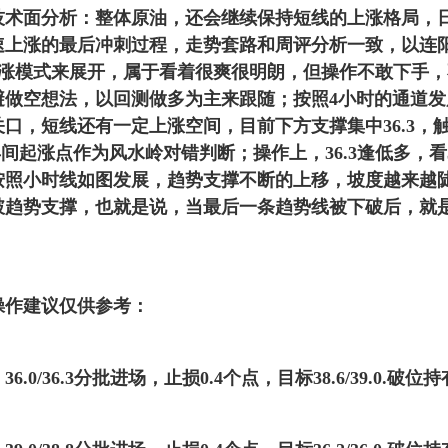
面分析：整体原油，还会继续保持短线的上涨格局，
速上涨的最后冲刺过程，走势套路和周评分析一致，以连
上涨模式来展开，属于看着很爽很明朗，但操作不敢下手
避做空想法，以回测做多为主来跟随；按照4小时的通道发
关口，短线还有一定上涨空间，目前下方支撑集中36.3，
8早间起涨点作为风水岭对错判断；操作上，36.3逢低多，看
按照小时线如图发展，趋势支撑不断的上移，坡度越来越
破趋势支撑，也就是说，当最后一条趋势线被下破后，就
作建议仅供参考：
0/36.3分批进场，止损0.4个点，目标38.6/39.0.破位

● ● ● ● ●

## AIM OF THE EXERCISE:
Would you give again, word for word, every line from the one with "速上涨的最后冲刺过程，走势套路和周评分析一致，以连" through the final line of the listing above?

## RESULT OF THE EXERCISE:
速上涨的最后冲刺过程，走势套路和周评分析一致，以连
上涨模式来展开，属于看着很爽很明朗，但操作不敢下手
避做空想法，以回测做多为主来跟随；按照4小时的通道发
关口，短线还有一定上涨空间，目前下方支撑集中36.3，
8早间起涨点作为风水岭对错判断；操作上，36.3逢低多，看
按照小时线如图发展，趋势支撑不断的上移，坡度越来越
破趋势支撑，也就是说，当最后一条趋势线被下破后，就
作建议仅供参考：
0/36.3分批进场，止损0.4个点，目标38.6/39.0.破位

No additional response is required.